Preconditioning of salvaged myocardium in conscious rabbits with postinfarction dysfunction

Abstract
Protection against postinfarction myocardial dysfunction is modest with classic preconditioning (PC). We investigated whether multiple cycles of PC could improve this protection and whether postinfarction dysfunction only depends on the amount of viable tissue. Eighteen rabbits were chronically instrumented with coronary occluders and ultrasonic crystals (segment shortening, SH) in the ischemic zone. A control group underwent 30-min coronary artery occlusion (CAO) with 72-h reperfusion (CAR). In two other groups, PC was induced by six 4-min CAO/4-min CAR cycles (PC×6) or one 5-min CAO/10-min CAR cycle (PC×1).
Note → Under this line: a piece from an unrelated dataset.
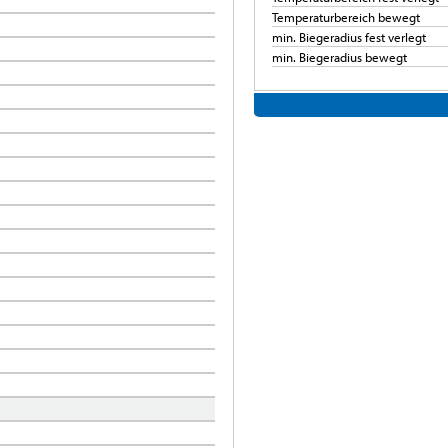
Temperaturbereich bewegt
min. Biegeradius fest verlegt
min. Biegeradius bewegt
After 72-h CAR, depression in SH was reduced in PC×1 (−68 ± 7% from baseline) and to a greater extent in PC×6 (−18 ± 10%) vs. control (−99 ± 7%; all P < 0.05). Infarct sizes were reduced in PC×1 (15 ± 2%) and to a greater extent in PC×6 (3 ± 1%) vs. control (46 ± 5%; P < 0.05). Contractility of salvaged myocardium was evaluated by calculating the ratio between SH at 72-h CAR and the amount of viable tissue. This index was enhanced in PC×1 (0.39 ± 0.07, P < 0.05) and to a greater extent in PC×6 (0.82 ± 0.09) vs. control (0.0 ± 0.10). This differential effect of PC was not related to changes in apoptosis, endothelial nitric oxide synthase (NOS) expression, or macrophages infiltration but, rather, to blunted inducible NOS expression in PC×6 vs. control and PC×1. Thus multiple cycles of PC induced an almost complete protection against postinfarction dysfunction, potentially involving beneficial effects on salvaged myocardium.